Friday 26 December 2014

Boxing day blues

It should not have, but did.

Boxing Day, you know, the day after Christmas Day, well it wasn’t as it was supposed to be.
The NLTTA decided to we needed a ten mile time trial to spice up the festive season and so the event was set. As it was a ‘sign on the line’ event no entry forms were required. Since the event was posted I had long thought, yes, I’ll do it, as long as there’s no snow, no ice and no rain.
Dave Bisset had long since supported the event volunteering to marshal, push off or whatever was required so Bolton clarion would at least be involved one way or another. Now if I entered we, Bolton clarion would be on the official start sheet of the first NLTTA Christmas ‘10’
All I needed was the assurance of a nice summery day for the time trial, and sure enough the good old Met Office duly obliged with a superb forecast for the day.
Wall to wall sunshine, wintery sunshine with early frost, right that’ll do me, I’m going.
Christmas night and the starry skies predicted were not in sight, in fact it was raining, ah well perhaps it will clear during the early hours of morning, it didn’t.
I got up early and began to get my stuff ready even though the clear skies had still not put in an appearance, at least there will be no frost and ice, so what if the clear skies had not yet appeared, they are telling me on the breakfast telly it’s going to be a dry day.
Having been stuffed with turkey, mash, sausage, sprouts, carrots, stuffing, gravy, then topped up with Christmas pudding covered by an unhealthy jugful of cream the day before, breakfast was not really an option, coffee, just coffee.
Car loaded I was off, 9 am with car lights on as it was still dark, not even a chink of light in the darkness overhead, well it’ll be ok, they said so on the telly.
Signing on was 10 am onwards and I was obviously keen as I arrived early enough to claim number one spot at 9.45. A Berlingo told me Dave Bisset had arrived and according to the organiser was already scouting the course, what for I’m not sure, however he was scouting.
Still under a dark grey canopy I optimistically set up the turbo trainer and my bike, ably assisted by a now returned Dave Bisset, who enthusiastically admired my new time trial bike. When I say ‘new’ it is merely the new construction of parts already in my possession hung on to a ‘new’ time trial frame Geoff Smith has been trying to sell me for ten years.
Turbo set up, bike mounted to it, and a few revs to check gears etc are working ok, it was fine but would probably need fine tuning after the first ride over ten miles. Ten minutes into this trial of gears etc it started to rain, I covered the seat with a plastic shopping bag and sat in the car awaiting the dry all day ‘day’ to appear.
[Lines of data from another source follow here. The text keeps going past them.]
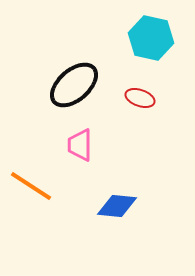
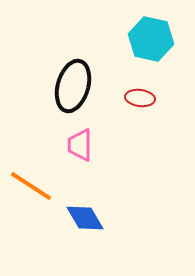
cyan hexagon: moved 1 px down
black ellipse: moved 1 px left, 1 px down; rotated 33 degrees counterclockwise
red ellipse: rotated 12 degrees counterclockwise
blue diamond: moved 32 px left, 12 px down; rotated 54 degrees clockwise
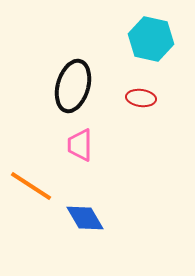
red ellipse: moved 1 px right
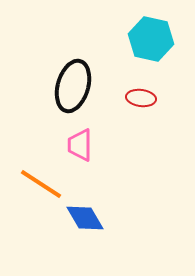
orange line: moved 10 px right, 2 px up
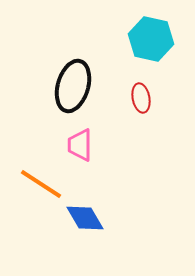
red ellipse: rotated 72 degrees clockwise
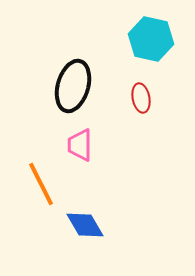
orange line: rotated 30 degrees clockwise
blue diamond: moved 7 px down
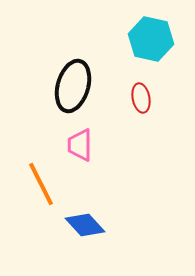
blue diamond: rotated 12 degrees counterclockwise
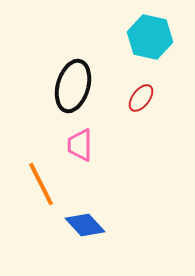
cyan hexagon: moved 1 px left, 2 px up
red ellipse: rotated 48 degrees clockwise
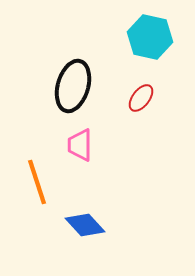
orange line: moved 4 px left, 2 px up; rotated 9 degrees clockwise
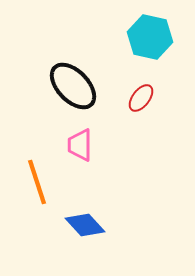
black ellipse: rotated 60 degrees counterclockwise
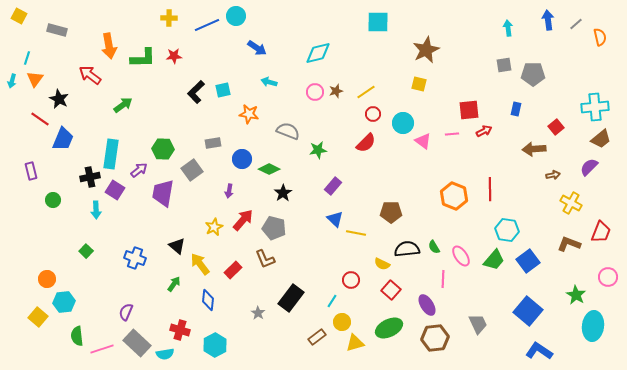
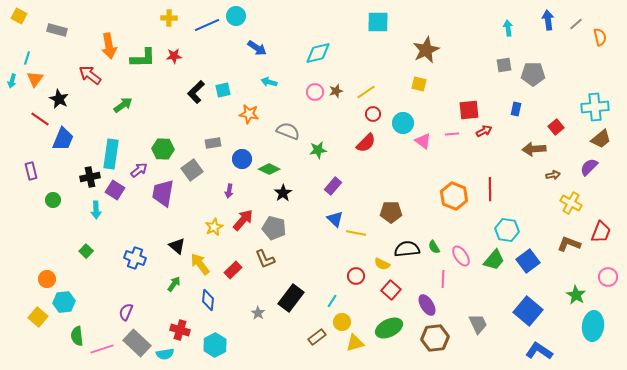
red circle at (351, 280): moved 5 px right, 4 px up
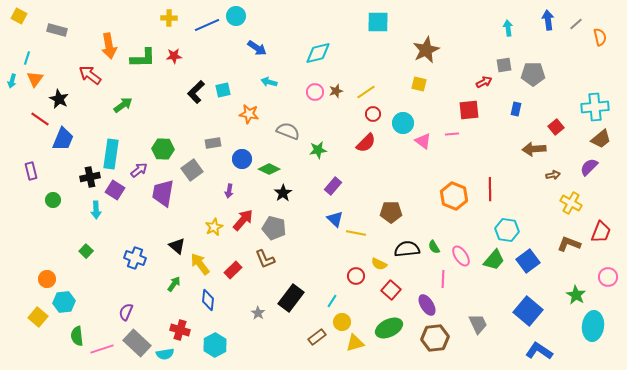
red arrow at (484, 131): moved 49 px up
yellow semicircle at (382, 264): moved 3 px left
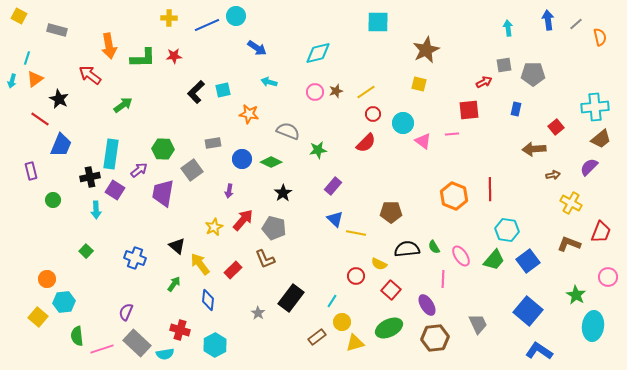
orange triangle at (35, 79): rotated 18 degrees clockwise
blue trapezoid at (63, 139): moved 2 px left, 6 px down
green diamond at (269, 169): moved 2 px right, 7 px up
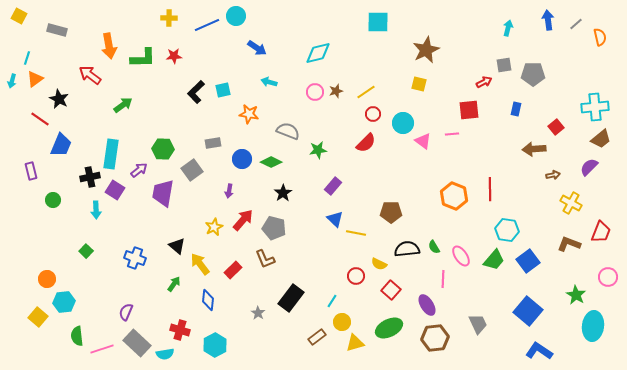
cyan arrow at (508, 28): rotated 21 degrees clockwise
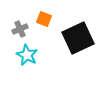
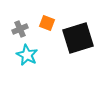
orange square: moved 3 px right, 4 px down
black square: rotated 8 degrees clockwise
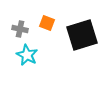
gray cross: rotated 35 degrees clockwise
black square: moved 4 px right, 3 px up
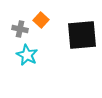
orange square: moved 6 px left, 3 px up; rotated 21 degrees clockwise
black square: rotated 12 degrees clockwise
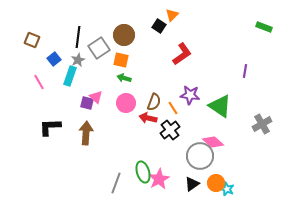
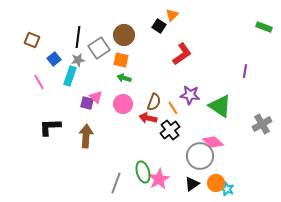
gray star: rotated 16 degrees clockwise
pink circle: moved 3 px left, 1 px down
brown arrow: moved 3 px down
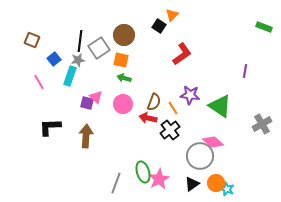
black line: moved 2 px right, 4 px down
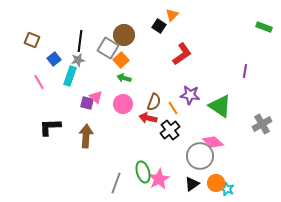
gray square: moved 9 px right; rotated 25 degrees counterclockwise
orange square: rotated 35 degrees clockwise
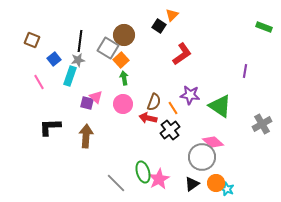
green arrow: rotated 64 degrees clockwise
gray circle: moved 2 px right, 1 px down
gray line: rotated 65 degrees counterclockwise
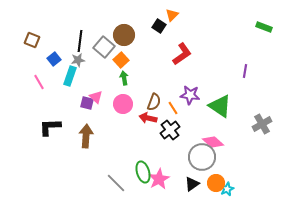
gray square: moved 4 px left, 1 px up; rotated 10 degrees clockwise
cyan star: rotated 24 degrees clockwise
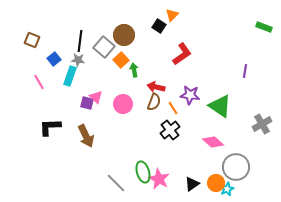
gray star: rotated 16 degrees clockwise
green arrow: moved 10 px right, 8 px up
red arrow: moved 8 px right, 31 px up
brown arrow: rotated 150 degrees clockwise
gray circle: moved 34 px right, 10 px down
pink star: rotated 15 degrees counterclockwise
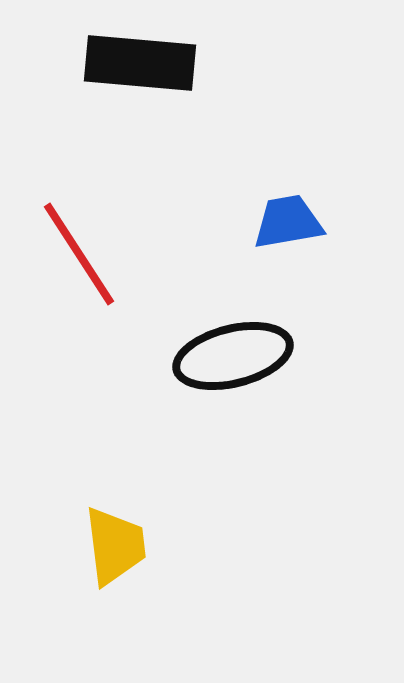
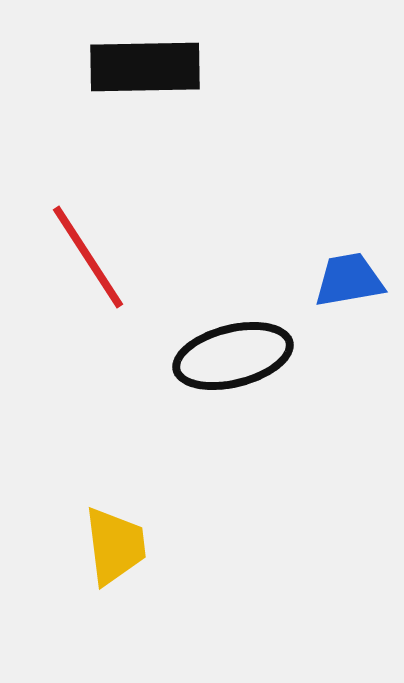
black rectangle: moved 5 px right, 4 px down; rotated 6 degrees counterclockwise
blue trapezoid: moved 61 px right, 58 px down
red line: moved 9 px right, 3 px down
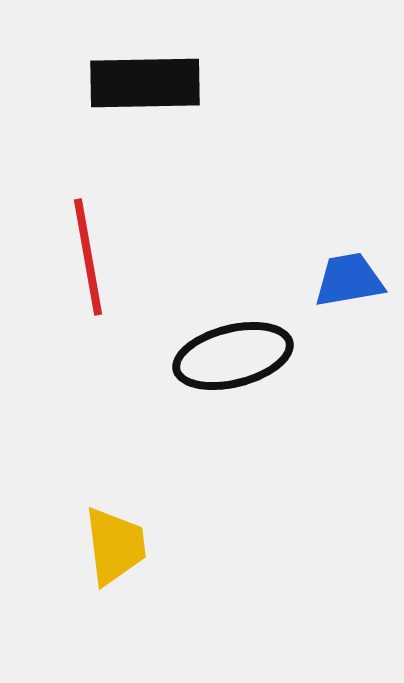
black rectangle: moved 16 px down
red line: rotated 23 degrees clockwise
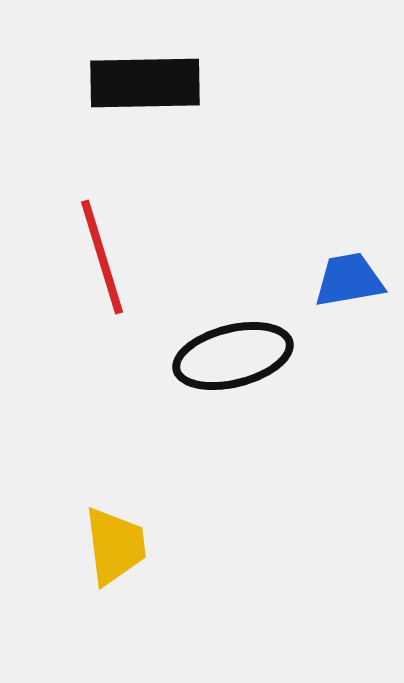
red line: moved 14 px right; rotated 7 degrees counterclockwise
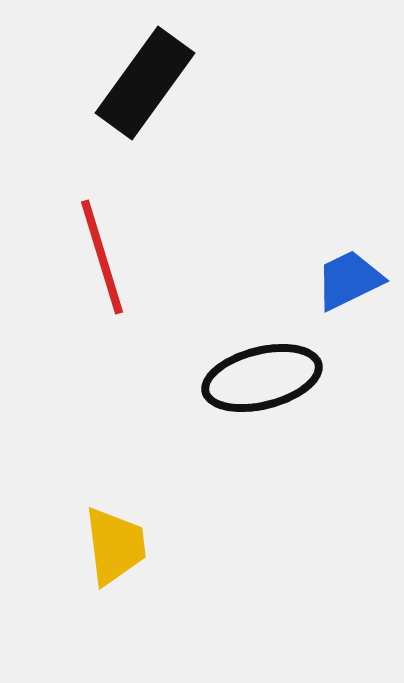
black rectangle: rotated 53 degrees counterclockwise
blue trapezoid: rotated 16 degrees counterclockwise
black ellipse: moved 29 px right, 22 px down
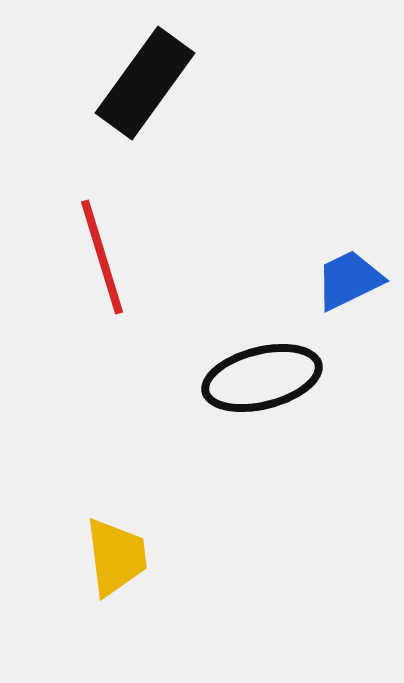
yellow trapezoid: moved 1 px right, 11 px down
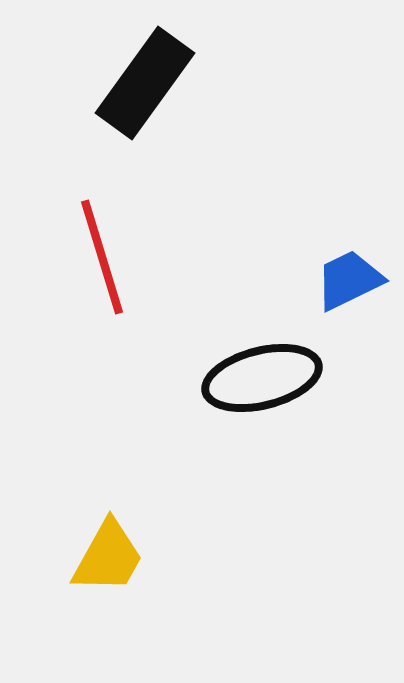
yellow trapezoid: moved 8 px left; rotated 36 degrees clockwise
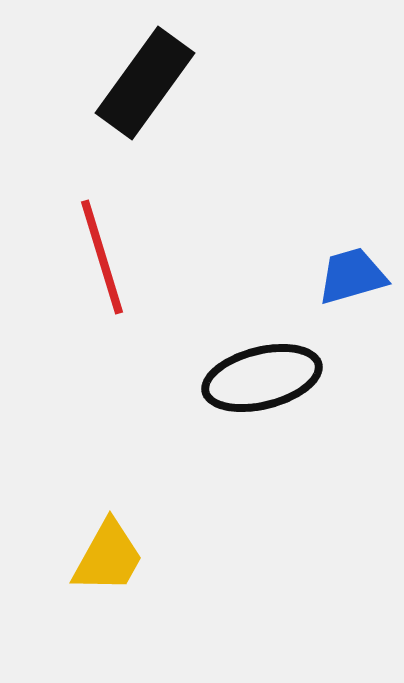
blue trapezoid: moved 3 px right, 4 px up; rotated 10 degrees clockwise
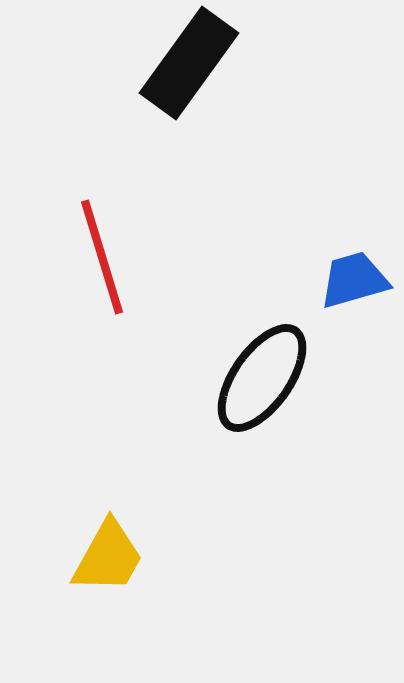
black rectangle: moved 44 px right, 20 px up
blue trapezoid: moved 2 px right, 4 px down
black ellipse: rotated 41 degrees counterclockwise
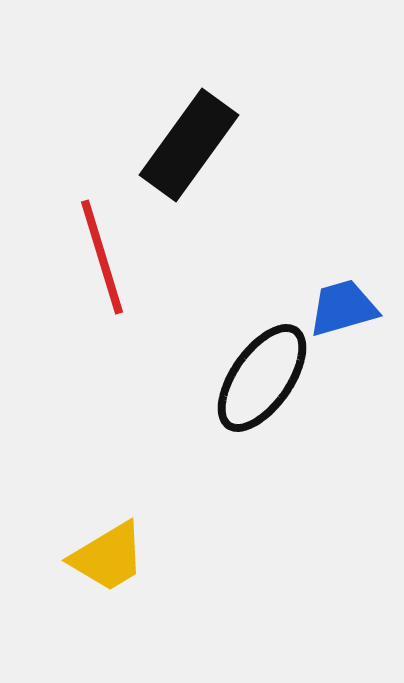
black rectangle: moved 82 px down
blue trapezoid: moved 11 px left, 28 px down
yellow trapezoid: rotated 30 degrees clockwise
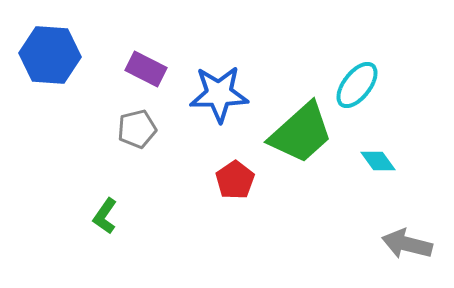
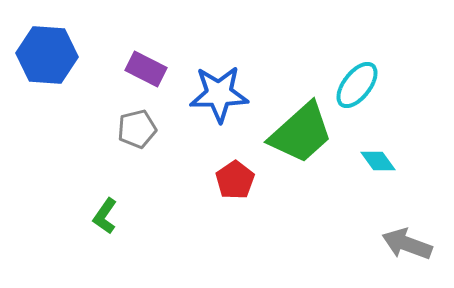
blue hexagon: moved 3 px left
gray arrow: rotated 6 degrees clockwise
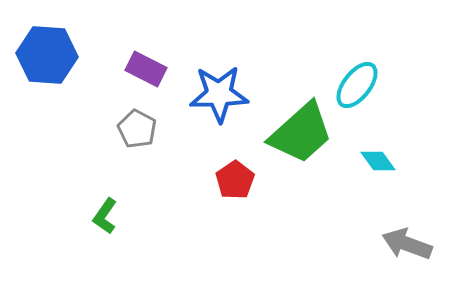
gray pentagon: rotated 30 degrees counterclockwise
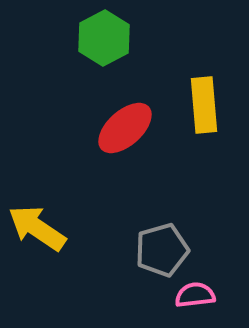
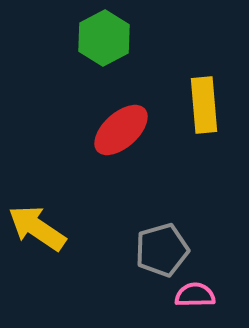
red ellipse: moved 4 px left, 2 px down
pink semicircle: rotated 6 degrees clockwise
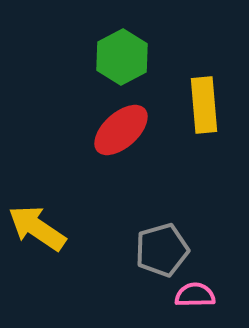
green hexagon: moved 18 px right, 19 px down
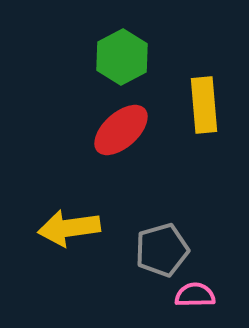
yellow arrow: moved 32 px right; rotated 42 degrees counterclockwise
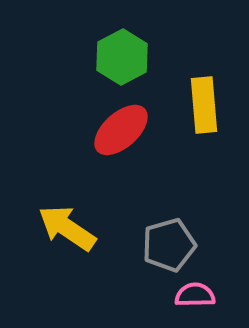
yellow arrow: moved 2 px left; rotated 42 degrees clockwise
gray pentagon: moved 7 px right, 5 px up
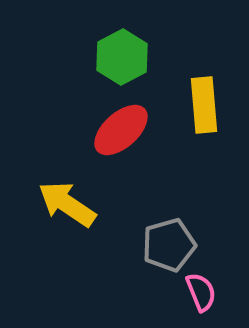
yellow arrow: moved 24 px up
pink semicircle: moved 6 px right, 3 px up; rotated 69 degrees clockwise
As I sat there the rain began to absolutely pour down, I looked at the jersey with the number ‘fifteen’ pinned to it, looked through the water cascading down the windscreen at the even darker slow moving clouds, no way I thought, the number would have to be returned and my name added to the dreaded capitals, DNS.
I constantly looked at my watch, the start time was getting ever closer, a few brave souls began to get their bikes out to warm up, warm up, it was cold and very wet. Former Bolton member Sean Warren was one of the first to make a move, is he mad, surely he’s not going to warm up in this heavy rain, he was.
Suddenly the rain stopped, should I or shouldn’t I, that was the question, mad or what?
By now it was too late to start warming up on the turbo trainer so it was packed away and the bike readied for the off. The rain may have stopped but the roads were awash, it was not going to be the comfortable ride the Met had forecast.
At least I was suitably attired for the cold wet stuff, Aldi merino long johns and vest, Aldi waterproof socks, some little comfort was gained by the prospect of dry warm feet even if the other 95% was going to be sodden as I made my way to the start.
Normally I like to get the 77 year old legs moving with a warm up of at least 45 minutes but today it was not to be but the biggest problem would be my breathing, and so it proved. I had been stupid enough, again, to take my inhaler but not use it and I was seven miles into the ten before I could even partially control the gasping, by which time the legs were wondering whether or not to give up. Well it’s only a Christmas festivity ride, enjoy it, it’s only half an hour or so of suffering and think of the calories you will burn off.
The finish line approaches, that’s it, all over, I’ve survived, time? Don’t even think about it, after all it’s only an enjoyable Christmas ride.